-- Material provided follows --
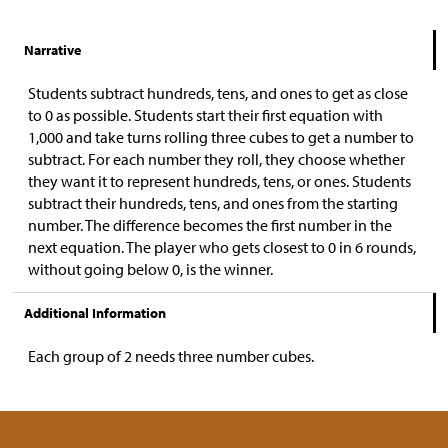
Narrative
Students subtract hundreds, tens, and ones to get as close
to 0 as possible. Students start their first equation with
1,000 and take turns rolling three cubes to get a number to
subtract. For each number they roll, they choose whether
they want it to represent hundreds, tens, or ones. Students
subtract their hundreds, tens, and ones from the starting
number. The difference becomes the first number in the
next equation. The player who gets closest to 0 in 6 rounds,
without going below 0, is the winner.
Additional Information
Each group of 2 needs three number cubes.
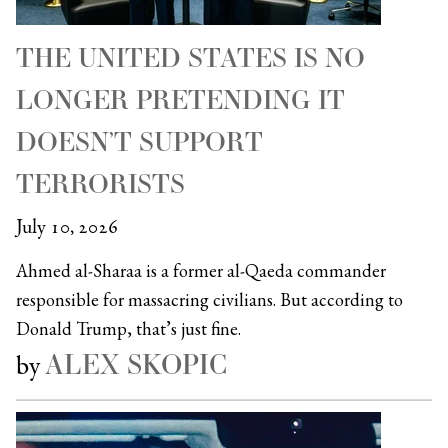
THE UNITED STATES IS NO
LONGER PRETENDING IT
DOESN’T SUPPORT
TERRORISTS
July 10, 2026
Ahmed al-Sharaa is a former al-Qaeda commander
responsible for massacring civilians. But according to
Donald Trump, that’s just fine.
ALEX SKOPIC
by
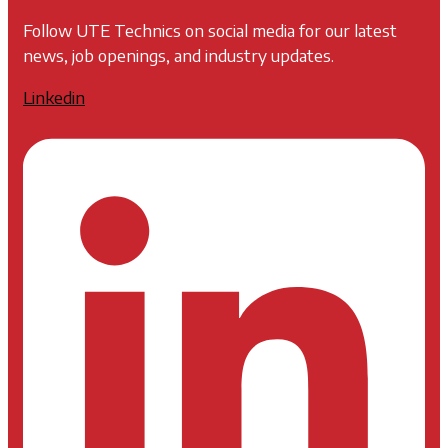
Follow UTE Technics on social media for our latest
news, job openings, and industry updates.
Linkedin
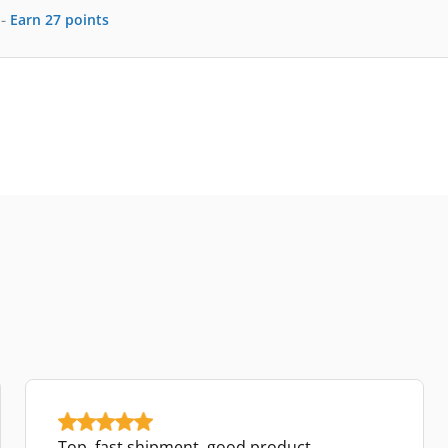
-
Earn
27
points
Top, fast shipment, good product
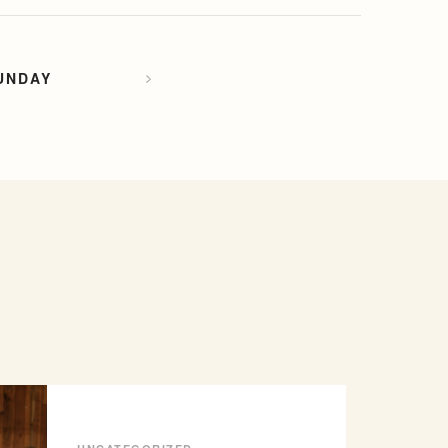
UNDAY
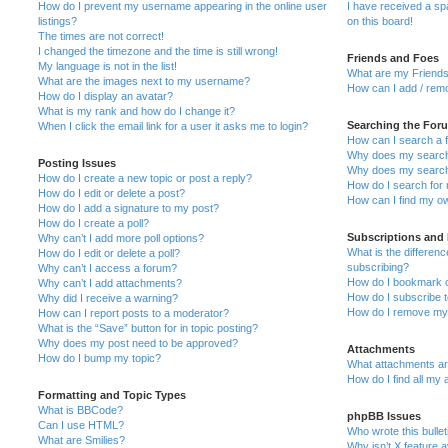
How do I prevent my username appearing in the online user
I have received a s
listings?
on this board!
The times are not correct!
I changed the timezone and the time is still wrong!
Friends and Foes
My language is not in the list!
What are my Friends
What are the images next to my username?
How can I add / remo
How do I display an avatar?
What is my rank and how do I change it?
Searching the For
When I click the email link for a user it asks me to login?
How can I search a 
Why does my search 
Posting Issues
Why does my search 
How do I create a new topic or post a reply?
How do I search fo
How do I edit or delete a post?
How can I find my o
How do I add a signature to my post?
How do I create a poll?
Subscriptions and
Why can’t I add more poll options?
What is the differe
How do I edit or delete a poll?
subscribing?
Why can’t I access a forum?
How do I bookmark or
Why can’t I add attachments?
How do I subscribe t
Why did I receive a warning?
How do I remove my 
How can I report posts to a moderator?
What is the “Save” button for in topic posting?
Why does my post need to be approved?
Attachments
How do I bump my topic?
What attachments are
How do I find all my
Formatting and Topic Types
What is BBCode?
phpBB Issues
Can I use HTML?
Who wrote this bulle
What are Smilies?
Why isn’t X feature a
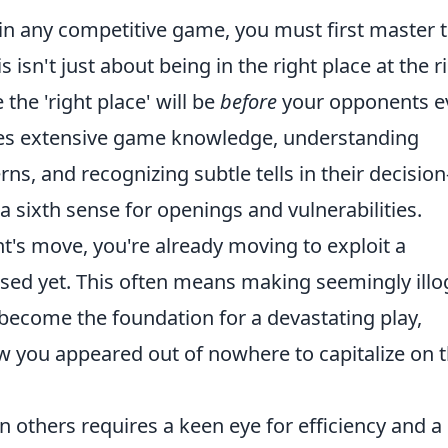
 in any competitive game, you must first master 
is isn't just about being in the right place at the r
 the 'right place' will be
before
your opponents e
olves extensive game knowledge, understanding
and recognizing subtle tells in their decision
a sixth sense for openings and vulnerabilities.
t's move, you're already moving to exploit a
ed yet. This often means making seemingly illog
ecome the foundation for a devastating play,
you appeared out of nowhere to capitalize on t
in others requires a keen eye for efficiency and a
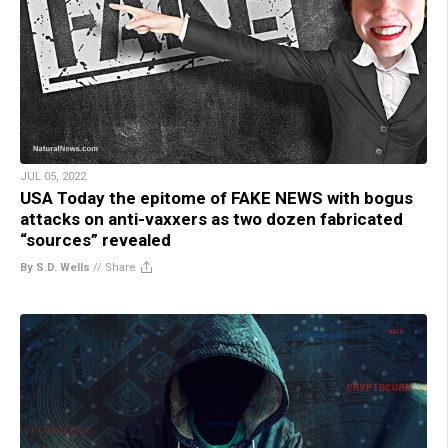
JUL 05, 2022
USA Today the epitome of FAKE NEWS with bogus
attacks on anti-vaxxers as two dozen fabricated
“sources” revealed
By S.D. Wells
//
Share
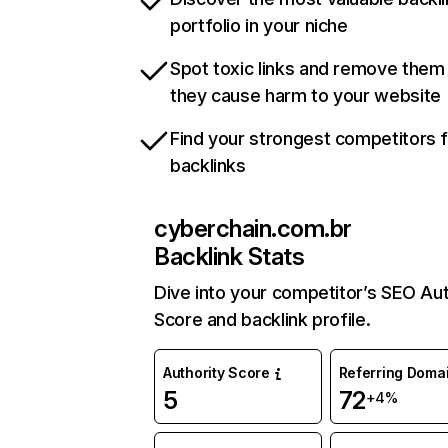
portfolio in your niche
Spot toxic links and remove them
they cause harm to your website
Find your strongest competitors 
backlinks
cyberchain.com.br
Backlink Stats
Dive into your competitor’s SEO Aut
Score and backlink profile.
Authority Score
Referring Doma
5
72
+4%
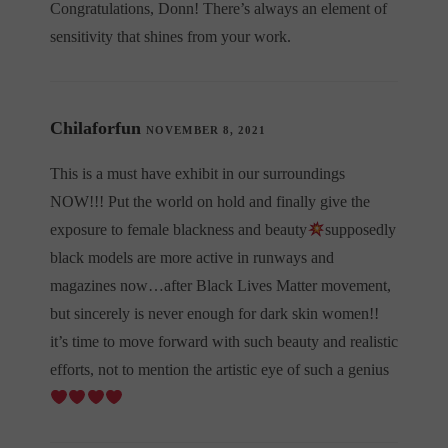
Congratulations, Donn! There’s always an element of
sensitivity that shines from your work.
Chilaforfun
NOVEMBER 8, 2021
This is a must have exhibit in our surroundings
NOW!!! Put the world on hold and finally give the
exposure to female blackness and beauty
supposedly
black models are more active in runways and
magazines now…after Black Lives Matter movement,
but sincerely is never enough for dark skin women!!
it’s time to move forward with such beauty and realistic
efforts, not to mention the artistic eye of such a genius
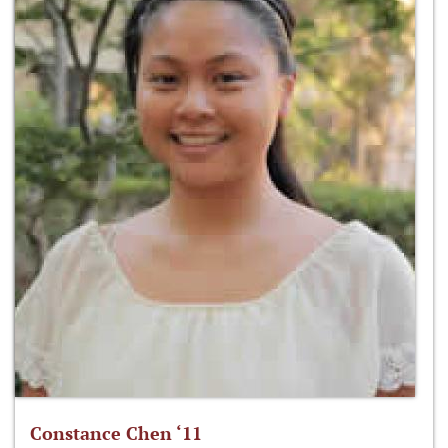
Constance Chen ‘11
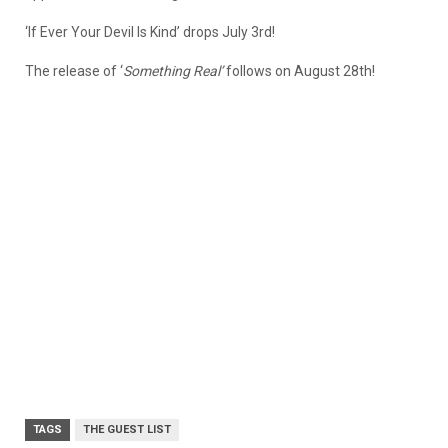
‘If Ever Your Devil Is Kind’ drops July 3rd!
The release of ‘
Something Real’
follows on August 28th!
TAGS
THE GUEST LIST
-- Material provided concluded --
• Task statement: When you reproduce the entries above, keep every word exact and leave the images out.

• Answer area:
Narrative
Students subtract hundreds, tens, and ones to get as close
to 0 as possible. Students start their first equation with
1,000 and take turns rolling three cubes to get a number to
subtract. For each number they roll, they choose whether
they want it to represent hundreds, tens, or ones. Students
subtract their hundreds, tens, and ones from the starting
number. The difference becomes the first number in the
next equation. The player who gets closest to 0 in 6 rounds,
without going below 0, is the winner.
Additional Information
Each group of 2 needs three number cubes.
THE UNITED STATES IS NO
LONGER PRETENDING IT
DOESN’T SUPPORT
TERRORISTS
July 10, 2026
Ahmed al-Sharaa is a former al-Qaeda commander
responsible for massacring civilians. But according to
Donald Trump, that’s just fine.
ALEX SKOPIC
by
Follow UTE Technics on social media for our latest
news, job openings, and industry updates.
Linkedin
-
Earn
27
points
Top, fast shipment, good product
UNDAY
How do I prevent my username appearing in the online user
I have received a s
listings?
on this board!
The times are not correct!
I changed the timezone and the time is still wrong!
Friends and Foes
My language is not in the list!
What are my Friends
What are the images next to my username?
How can I add / remo
How do I display an avatar?
What is my rank and how do I change it?
Searching the For
When I click the email link for a user it asks me to login?
How can I search a 
Why does my search 
Posting Issues
Why does my search 
How do I create a new topic or post a reply?
How do I search fo
How do I edit or delete a post?
How can I find my o
How do I add a signature to my post?
How do I create a poll?
Subscriptions and
Why can’t I add more poll options?
What is the differe
How do I edit or delete a poll?
subscribing?
Why can’t I access a forum?
How do I bookmark or
Why can’t I add attachments?
How do I subscribe t
Why did I receive a warning?
How do I remove my 
How can I report posts to a moderator?
What is the “Save” button for in topic posting?
Why does my post need to be approved?
Attachments
How do I bump my topic?
What attachments are
How do I find all my
Formatting and Topic Types
What is BBCode?
phpBB Issues
Can I use HTML?
Who wrote this bulle
What are Smilies?
Why isn’t X feature a
 in any competitive game, you must first master 
is isn't just about being in the right place at the r
 the 'right place' will be
before
your opponents e
olves extensive game knowledge, understanding
and recognizing subtle tells in their decision
a sixth sense for openings and vulnerabilities.
t's move, you're already moving to exploit a
ed yet. This often means making seemingly illog
ecome the foundation for a devastating play,
you appeared out of nowhere to capitalize on t
in others requires a keen eye for efficiency and a
JUL 05, 2022
USA Today the epitome of FAKE NEWS with bogus
attacks on anti-vaxxers as two dozen fabricated
“sources” revealed
By S.D. Wells
//
Share
portfolio in your niche
Spot toxic links and remove them
they cause harm to your website
Find your strongest competitors 
backlinks
cyberchain.com.br
Backlink Stats
Dive into your competitor’s SEO Aut
Score and backlink profile.
Authority Score
Referring Doma
5
72
+4%
Congratulations, Donn! There’s always an element of
sensitivity that shines from your work.
Chilaforfun
NOVEMBER 8, 2021
This is a must have exhibit in our surroundings
NOW!!! Put the world on hold and finally give the
exposure to female blackness and beauty
supposedly
black models are more active in runways and
magazines now…after Black Lives Matter movement,
but sincerely is never enough for dark skin women!!
it’s time to move forward with such beauty and realistic
efforts, not to mention the artistic eye of such a genius
Constance Chen ‘11
‘If Ever Your Devil Is Kind’ drops July 3rd!
The release of ‘
Something Real’
follows on August 28th!
TAGS
THE GUEST LIST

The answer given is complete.